▶ _WHAT THE TASK ASKS_
Copy exactly the lines of the material below that run from the one containing "উপজেলা নির্বাহী কর্মকর্তা" through the one containing "স্থানীয় সরকার (ইউনিয়ন". Copy no other lines.
EXTRACTED INFORMATION START
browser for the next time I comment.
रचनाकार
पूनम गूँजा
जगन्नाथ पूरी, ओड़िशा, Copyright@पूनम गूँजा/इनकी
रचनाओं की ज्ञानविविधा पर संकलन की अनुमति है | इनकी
EXTRACTED INFORMATION END
EXTRACTED INFORMATION START
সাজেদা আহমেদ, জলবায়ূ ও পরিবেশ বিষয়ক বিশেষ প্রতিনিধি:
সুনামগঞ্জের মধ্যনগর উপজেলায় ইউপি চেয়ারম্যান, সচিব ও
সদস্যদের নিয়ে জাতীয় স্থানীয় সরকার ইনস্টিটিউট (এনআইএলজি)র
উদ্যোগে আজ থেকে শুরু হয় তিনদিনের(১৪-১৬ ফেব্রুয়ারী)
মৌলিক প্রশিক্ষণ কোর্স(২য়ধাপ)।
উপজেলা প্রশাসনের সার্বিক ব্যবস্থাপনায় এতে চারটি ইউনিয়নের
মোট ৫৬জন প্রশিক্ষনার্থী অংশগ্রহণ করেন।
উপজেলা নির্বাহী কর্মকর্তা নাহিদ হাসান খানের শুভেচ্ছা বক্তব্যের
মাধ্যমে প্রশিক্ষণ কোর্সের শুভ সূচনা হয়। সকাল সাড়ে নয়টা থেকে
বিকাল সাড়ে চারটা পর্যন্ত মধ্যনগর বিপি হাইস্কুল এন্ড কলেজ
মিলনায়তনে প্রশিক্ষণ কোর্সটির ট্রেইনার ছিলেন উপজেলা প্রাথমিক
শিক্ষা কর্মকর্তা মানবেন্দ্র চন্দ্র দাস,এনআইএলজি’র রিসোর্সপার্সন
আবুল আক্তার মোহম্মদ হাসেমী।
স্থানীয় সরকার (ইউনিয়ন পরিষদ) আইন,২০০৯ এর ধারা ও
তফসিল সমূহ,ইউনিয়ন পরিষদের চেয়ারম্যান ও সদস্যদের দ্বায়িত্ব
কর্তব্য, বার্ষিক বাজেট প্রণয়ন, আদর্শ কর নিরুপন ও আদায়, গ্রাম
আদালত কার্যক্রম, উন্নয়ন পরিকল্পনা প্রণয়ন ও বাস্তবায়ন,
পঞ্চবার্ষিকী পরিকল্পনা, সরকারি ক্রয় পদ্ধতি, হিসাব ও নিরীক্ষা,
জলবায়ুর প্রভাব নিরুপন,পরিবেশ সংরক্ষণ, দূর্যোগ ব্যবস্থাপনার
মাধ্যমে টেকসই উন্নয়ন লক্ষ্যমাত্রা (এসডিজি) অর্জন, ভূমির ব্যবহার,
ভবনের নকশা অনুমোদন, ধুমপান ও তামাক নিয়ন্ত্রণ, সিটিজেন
EXTRACTED INFORMATION END
▶ _ANSWER SECTION_
উপজেলা নির্বাহী কর্মকর্তা নাহিদ হাসান খানের শুভেচ্ছা বক্তব্যের
মাধ্যমে প্রশিক্ষণ কোর্সের শুভ সূচনা হয়। সকাল সাড়ে নয়টা থেকে
বিকাল সাড়ে চারটা পর্যন্ত মধ্যনগর বিপি হাইস্কুল এন্ড কলেজ
মিলনায়তনে প্রশিক্ষণ কোর্সটির ট্রেইনার ছিলেন উপজেলা প্রাথমিক
শিক্ষা কর্মকর্তা মানবেন্দ্র চন্দ্র দাস,এনআইএলজি’র রিসোর্সপার্সন
আবুল আক্তার মোহম্মদ হাসেমী।
স্থানীয় সরকার (ইউনিয়ন পরিষদ) আইন,২০০৯ এর ধারা ও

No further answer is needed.